Hello,
I'm trying to dispatch some contents from an apache log depending on a regexp and i have a problem.
It seems strings which don't match my regexp goes in the matched area ...
example command-line:
$ cat access_log | perl -pe 'if (s/^(\d{1,3}\.\d{1,3}\.\d{1,3}\.\d{1,3
+}).*"(GET|POST|HEAD) (.*?) HTTP\/.*$/$1,$3/) { print } else { print S
+TDERR }' 2>out.err > out.csv
results in STDIN
[...]
72.30.161.243,/
72.30.161.243,/
125.224.206.168 - - [04/Oct/2009:00:13:42 +0200] "-" 408 - "-" "-"

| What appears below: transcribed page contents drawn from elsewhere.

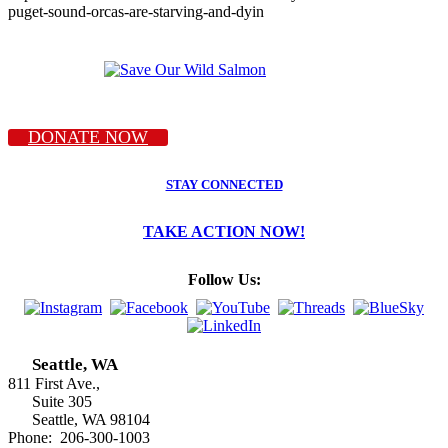
puget-sound-orcas-are-starving-and-dyin
DONATE NOW
STAY CONNECTED
TAKE ACTION NOW!
Follow Us:
Seattle, WA
811 First Ave.,
Suite 305
Seattle, WA 98104
Phone: 206-300-1003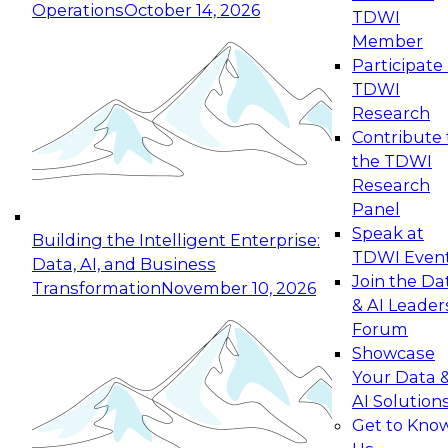
Operations
October 14, 2026
TDWI
Expert Panel: Reinventing Data Management
Member
for Enterprise Innovation
Participate 
TDWI
October 19, 2026
Research
This session focuses on how to modernize by
Contribute 
taking advantage of the latest technologies,
the TDWI
cloud data platforms and services, and best
Research
practices.
Panel
Speak at
Building the Intelligent Enterprise:
TDWI Even
Data, AI, and Business
Join the Da
Transformation
November 10, 2026
& AI Leader
Expert Panel: Building Generative and Agentic
Forum
Applications: From Data Foundations to Real-
Showcase
World Impact
Your Data 
November 9, 2026
AI Solution
Join this Expert Panel to learn how your
Get to Kno
organization can advance from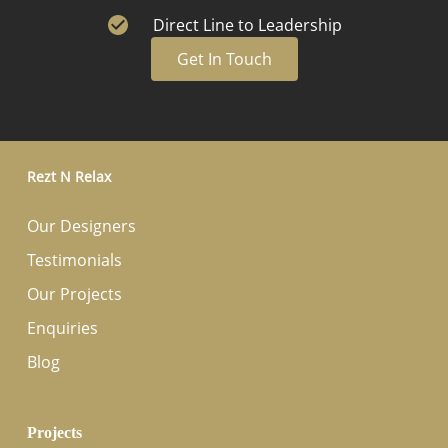
Direct Line to Leadership
Get In Touch
Rezt N Relax
Our Designers
Testimonials
Our Projects
Enquiries
Blog
Projects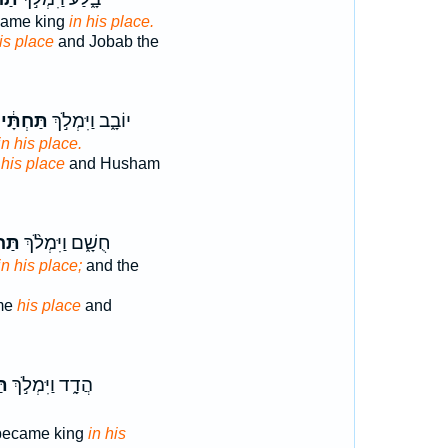
came king
in his place.
is place
and Jobab the
ַּחְתָּ֔יו
יוֹבָ֑ב וַיִּמְלֹ֣ךְ
in his place.
e
his place
and Husham
ּ֜יו
חֻשָׁ֑ם וַיִּמְלֹ֨ךְ
in his place;
and the
me
his place
and
יו
הֲדָ֑ד וַיִּמְלֹ֣ךְ
became king
in his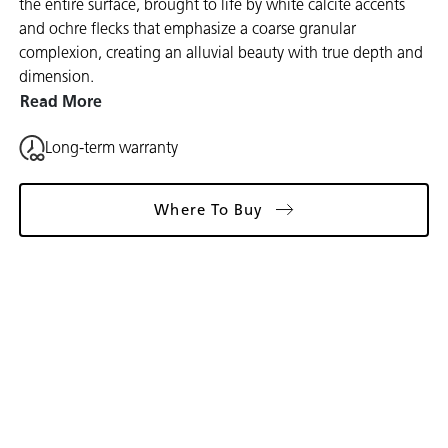
the entire surface, brought to life by white calcite accents
and ochre flecks that emphasize a coarse granular
complexion, creating an alluvial beauty with true depth and
dimension.
Read More
Long-term warranty
Where To Buy
Gallery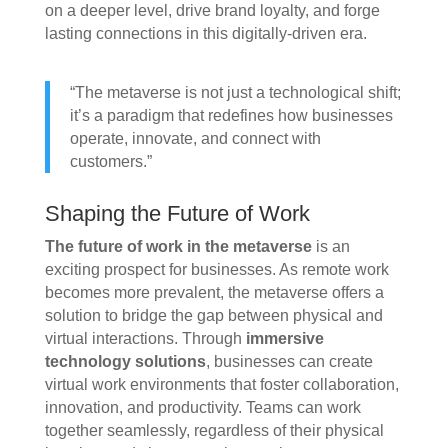
on a deeper level, drive brand loyalty, and forge
lasting connections in this digitally-driven era.
“The metaverse is not just a technological shift;
it’s a paradigm that redefines how businesses
operate, innovate, and connect with
customers.”
Shaping the Future of Work
The future of work in the metaverse
is an
exciting prospect for businesses. As remote work
becomes more prevalent, the metaverse offers a
solution to bridge the gap between physical and
virtual interactions. Through
immersive
technology solutions
, businesses can create
virtual work environments that foster collaboration,
innovation, and productivity. Teams can work
together seamlessly, regardless of their physical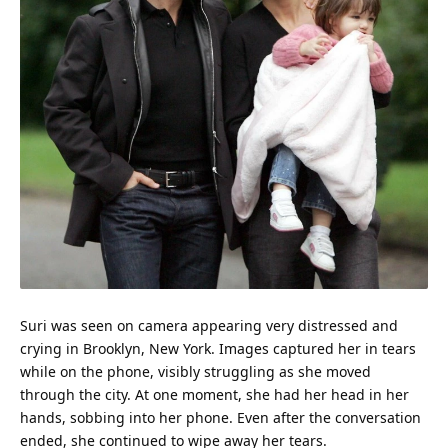
Suri was seen on camera appearing very distressed and
crying in Brooklyn, New York. Images captured her in tears
while on the phone, visibly struggling as she moved
through the city. At one moment, she had her head in her
hands, sobbing into her phone. Even after the conversation
ended, she continued to wipe away her tears.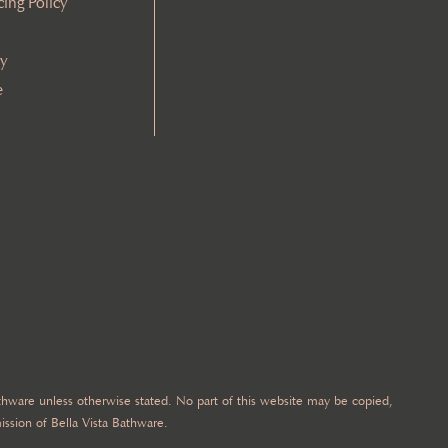
cing Policy
cy
e
Bathware unless otherwise stated. No part of this website may be copied,
ission of Bella Vista Bathware.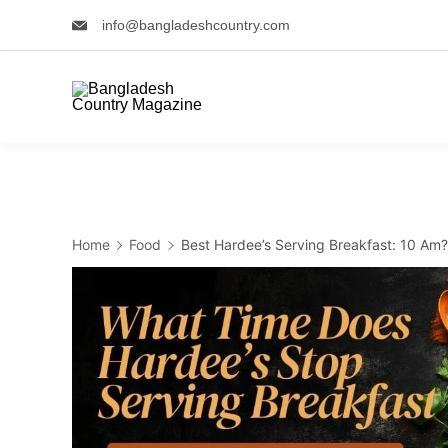
Skip
info@bangladeshcountry.com
to
content
Home
Food
Best Hardee’s Serving Breakfast: 10 Am?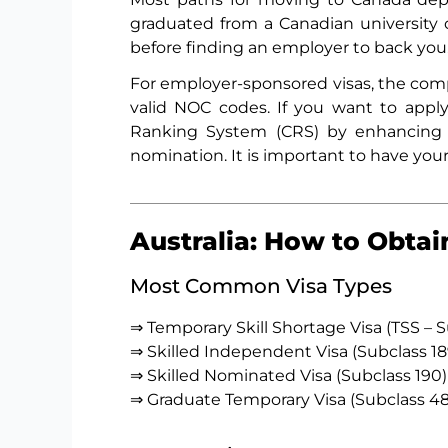
graduated from a Canadian university 
before finding an employer to back you
For employer-sponsored visas, the comp
valid NOC codes. If you want to appl
Ranking System (CRS) by enhancing y
nomination. It is important to have you
Australia: How to Obtai
Most Common Visa Types
⇒ Temporary Skill Shortage Visa (TSS – 
⇒ Skilled Independent Visa (Subclass 18
⇒ Skilled Nominated Visa (Subclass 190)
⇒ Graduate Temporary Visa (Subclass 48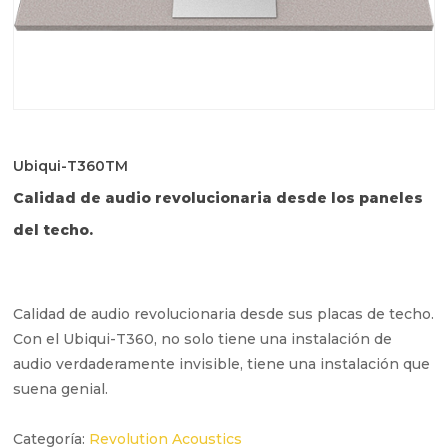
Ubiqui-T360TM
Calidad de audio revolucionaria desde los paneles
del techo.
Calidad de audio revolucionaria desde sus placas de techo.
Con el Ubiqui-T360, no solo tiene una instalación de
audio verdaderamente invisible, tiene una instalación que
suena genial.
Categoría:
Revolution Acoustics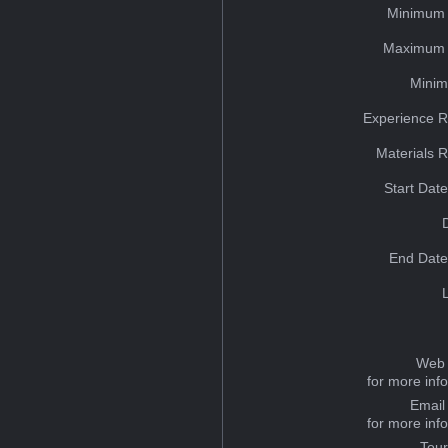
Minimum 
Maximum 
Minim
Experience R
Materials 
Start Dat
End Date
Web 
for more inf
Email
for more inf
Tou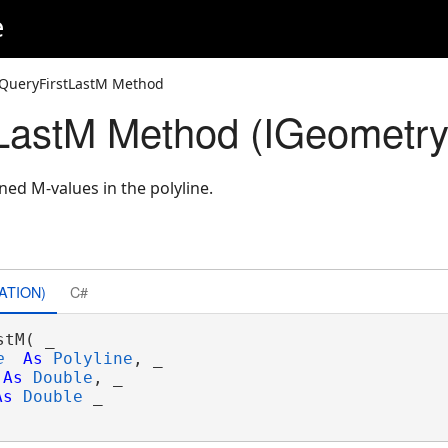
e
QueryFirstLastM Method
LastM Method (IGeometr
ined M-values in the polyline.
ATION)
C#
tM( _

e
As
Polyline
, _

As
Double
, _

As
Double
 _
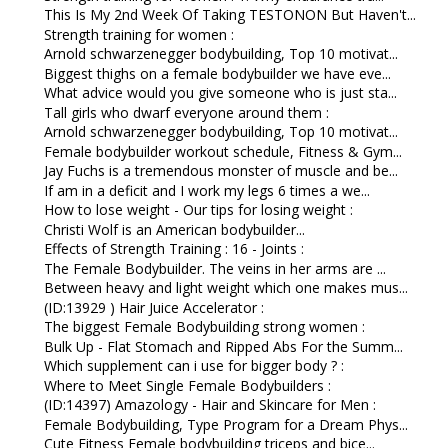
This Is My 2nd Week Of Taking TESTONON But Haven't...
Strength training for women :
Arnold schwarzenegger bodybuilding, Top 10 motivat...
Biggest thighs on a female bodybuilder we have eve...
What advice would you give someone who is just sta...
Tall girls who dwarf everyone around them :
Arnold schwarzenegger bodybuilding, Top 10 motivat...
Female bodybuilder workout schedule, Fitness & Gym...
Jay Fuchs is a tremendous monster of muscle and be...
If am in a deficit and I work my legs 6 times a we...
How to lose weight - Our tips for losing weight :
Christi Wolf is an American bodybuilder...
Effects of Strength Training : 16 - Joints :
The Female Bodybuilder. The veins in her arms are ...
Between heavy and light weight which one makes mus...
(ID:13929 ) Hair Juice Accelerator :
The biggest Female Bodybuilding strong women :
Bulk Up - Flat Stomach and Ripped Abs For the Summ...
Which supplement can i use for bigger body ? :
Where to Meet Single Female Bodybuilders :
(ID:14397) Amazology - Hair and Skincare for Men :
Female Bodybuilding, Type Program for a Dream Phys...
Cute Fitness Female bodybuilding triceps and bice...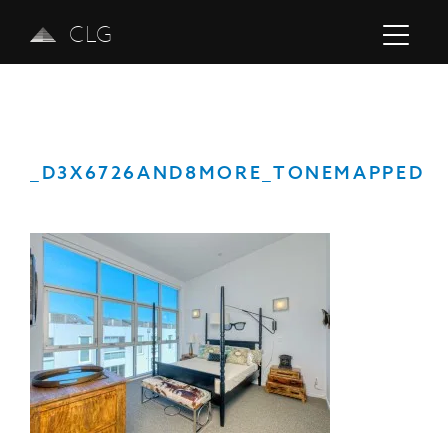
CLG
_D3X6726AND8MORE_TONEMAPPED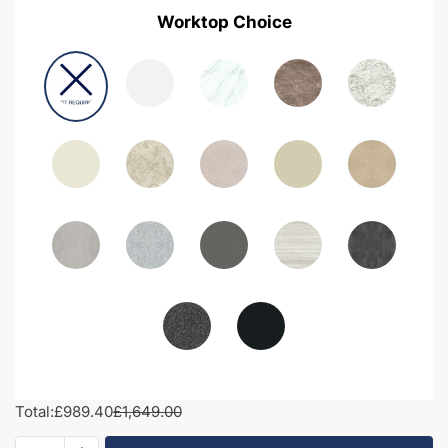
Worktop Choice
Total:
£989.40
£1,649.00
1850mm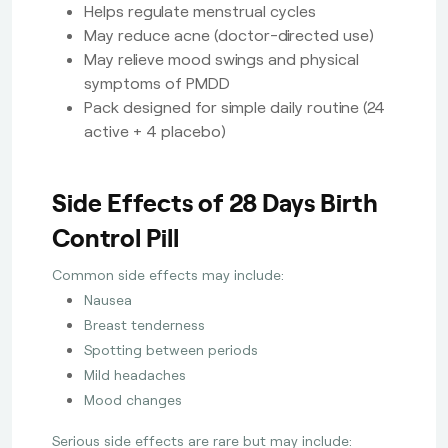
Helps regulate menstrual cycles
May reduce acne (doctor-directed use)
May relieve mood swings and physical
symptoms of PMDD
Pack designed for simple daily routine (24
active + 4 placebo)
Side Effects of 28 Days Birth
Control Pill
Common side effects may include:
Nausea
Breast tenderness
Spotting between periods
Mild headaches
Mood changes
Serious side effects are rare but may include: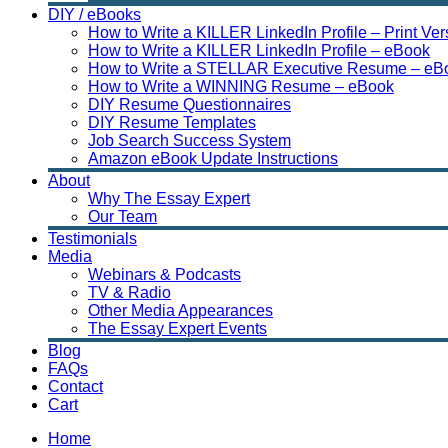
DIY / eBooks
How to Write a KILLER LinkedIn Profile – Print Ver
How to Write a KILLER LinkedIn Profile – eBook
How to Write a STELLAR Executive Resume – eB
How to Write a WINNING Resume – eBook
DIY Resume Questionnaires
DIY Resume Templates
Job Search Success System
Amazon eBook Update Instructions
About
Why The Essay Expert
Our Team
Testimonials
Media
Webinars & Podcasts
TV & Radio
Other Media Appearances
The Essay Expert Events
Blog
FAQs
Contact
Cart
Home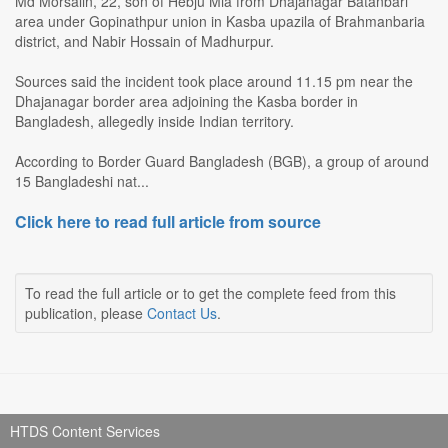
Md Morsalin, 22, son of Hebju Mia from Dhajanagar Batanbari
area under Gopinathpur union in Kasba upazila of Brahmanbaria
district, and Nabir Hossain of Madhurpur.
Sources said the incident took place around 11.15 pm near the
Dhajanagar border area adjoining the Kasba border in
Bangladesh, allegedly inside Indian territory.
According to Border Guard Bangladesh (BGB), a group of around
15 Bangladeshi nat...
Click here to read full article from source
To read the full article or to get the complete feed from this
publication, please
Contact Us
.
HTDS Content Services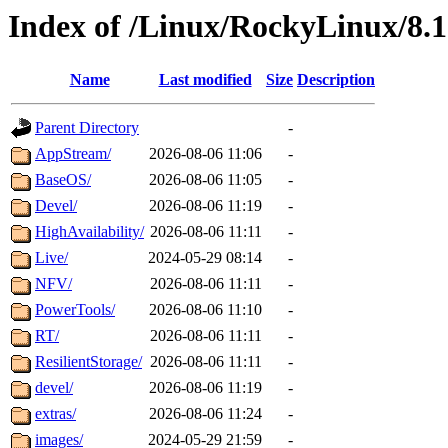
Index of /Linux/RockyLinux/8.
Name
Last modified
Size
Description
Parent Directory
-
AppStream/
2026-08-06 11:06
-
BaseOS/
2026-08-06 11:05
-
Devel/
2026-08-06 11:19
-
HighAvailability/
2026-08-06 11:11
-
Live/
2024-05-29 08:14
-
NFV/
2026-08-06 11:11
-
PowerTools/
2026-08-06 11:10
-
RT/
2026-08-06 11:11
-
ResilientStorage/
2026-08-06 11:11
-
devel/
2026-08-06 11:19
-
extras/
2026-08-06 11:24
-
images/
2024-05-29 21:59
-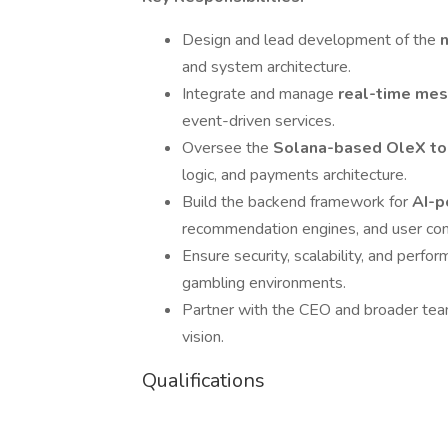
Design and lead development of the
and system architecture.
Integrate and manage
real-time mes
event-driven services.
Oversee the
Solana-based OleX t
logic, and payments architecture.
Build the backend framework for
AI-p
recommendation engines, and user cont
Ensure security, scalability, and perfo
gambling environments.
Partner with the CEO and broader team
vision.
Qualifications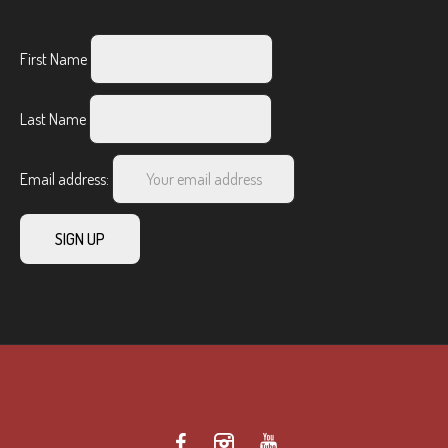
First Name
Last Name
Email address: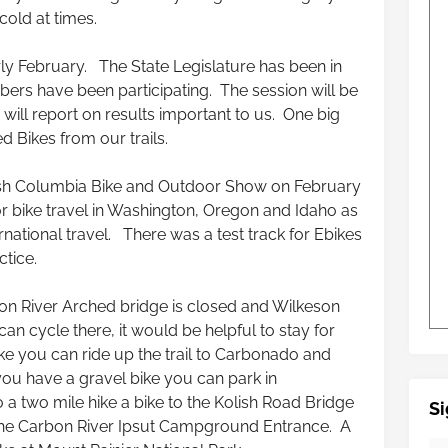
cold at times.
ly February. The State Legislature has been in
rs have been participating. The session will be
ill report on results important to us. One big
d Bikes from our trails.
tish Columbia Bike and Outdoor Show on February
 bike travel in Washington, Oregon and Idaho as
rnational travel. There was a test track for Ebikes
ctice.
n River Arched bridge is closed and Wilkeson
can cycle there, it would be helpful to stay for
ke you can ride up the trail to Carbonado and
ou have a gravel bike you can park in
 a two mile hike a bike to the Kolish Road Bridge
Si
the Carbon River Ipsut Campground Entrance. A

125.224.206.168 - - [04/Oct/2009:00:13:42 +0200] "-" 408 -
125.224.206.168 - - [04/Oct/2009:00:13:47 +0200] "CONNECT 203.188.201.
+253:25 HTTP/1.1" 404 516 "-" "-"
125.224.206.168 - - [04/Oct/2009:00:13:47 +0200] "CONNECT 203.188.201.
+253:25 HTTP/1.1" 404 516
96.243.255.188,//phpMyAdmin/
[...]
STDERR has only valid contents (not matching regexp)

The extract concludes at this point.